What to do: If a line in the records contains the string "Caixa", show that line.
(Records for this task)
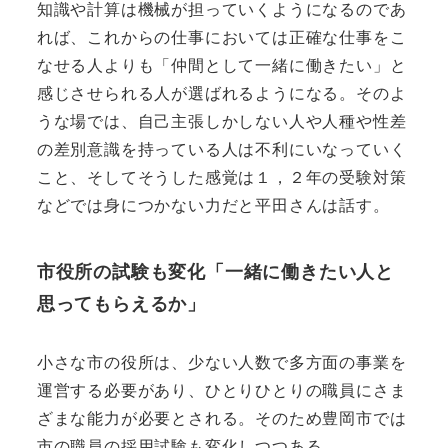
知識や計算は機械が担っていくようになるのであ
れば、これからの仕事においては正確な仕事をこ
なせる人よりも「仲間として一緒に働きたい」と
感じさせられる人が選ばれるようになる。そのよ
うな場では、自己主張しかしない人や人種や性差
の差別意識を持っている人は不利にいなっていく
こと、そしてそうした感覚は１，２年の受験対策
などでは身につかない力だと平田さんは話す。
市役所の試験も変化「一緒に働きたい人と
思ってもらえるか」
小さな市の役所は、少ない人数で多方面の事業を
運営する必要があり、ひとりひとりの職員にさま
ざまな能力が必要とされる。そのため豊岡市では
市の職員の採用試験も変化しつつある。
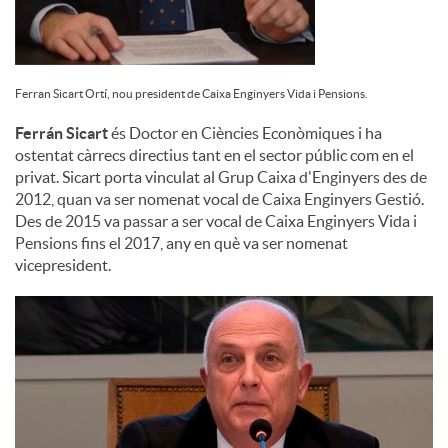
Ferran Sicart Ortí, nou president de Caixa Enginyers Vida i Pensions.
Ferrán Sicart
és Doctor en Ciències Econòmiques i ha
ostentat càrrecs directius tant en el sector públic com en el
privat. Sicart porta vinculat al Grup Caixa d'Enginyers des de
2012, quan va ser nomenat vocal de Caixa Enginyers Gestió.
Des de 2015 va passar a ser vocal de Caixa Enginyers Vida i
Pensions fins el 2017, any en què va ser nomenat
vicepresident.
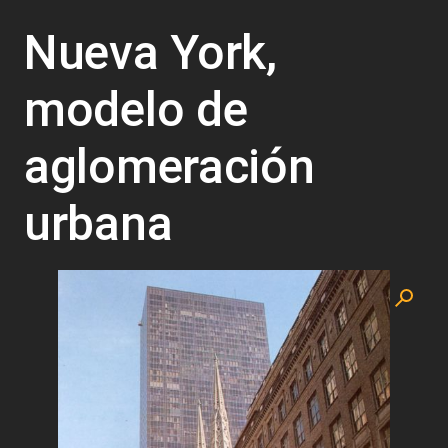
Nueva York,
modelo de
aglomeración
urbana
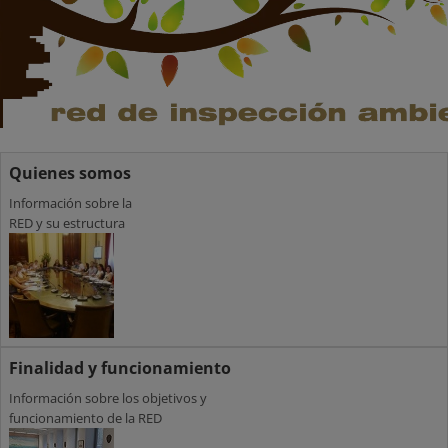
Quienes somos
Información sobre la
RED y su estructura
Finalidad y funcionamiento
Información sobre los objetivos y
funcionamiento de la RED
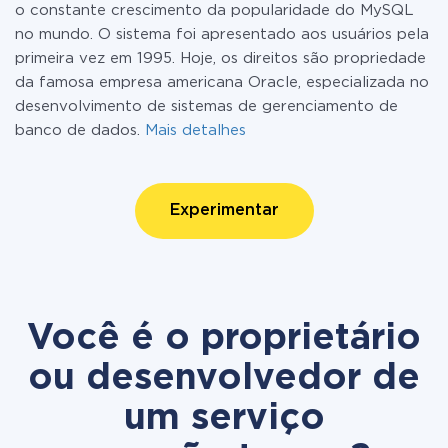
o constante crescimento da popularidade do MySQL
no mundo. O sistema foi apresentado aos usuários pela
primeira vez em 1995. Hoje, os direitos são propriedade
da famosa empresa americana Oracle, especializada no
desenvolvimento de sistemas de gerenciamento de
banco de dados.
Mais detalhes
Experimentar
Você é o proprietário
ou desenvolvedor de
um serviço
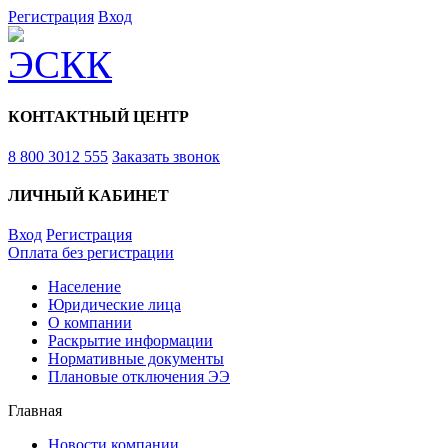
Регистрация
Вход
КОНТАКТНЫЙ ЦЕНТР
8 800 3012 555
Заказать звонок
ЛИЧНЫЙ КАБИНЕТ
Вход
Регистрация
Оплата без регистрации
Население
Юридические лица
О компании
Раскрытие информации
Нормативные документы
Плановые отключения ЭЭ
Главная
Новости компании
(End Records for this task)
Response to this exercise:
Ferran Sicart Ortí, nou president de Caixa Enginyers Vida i Pensions.
privat. Sicart porta vinculat al Grup Caixa d'Enginyers des de
2012, quan va ser nomenat vocal de Caixa Enginyers Gestió.
Des de 2015 va passar a ser vocal de Caixa Enginyers Vida i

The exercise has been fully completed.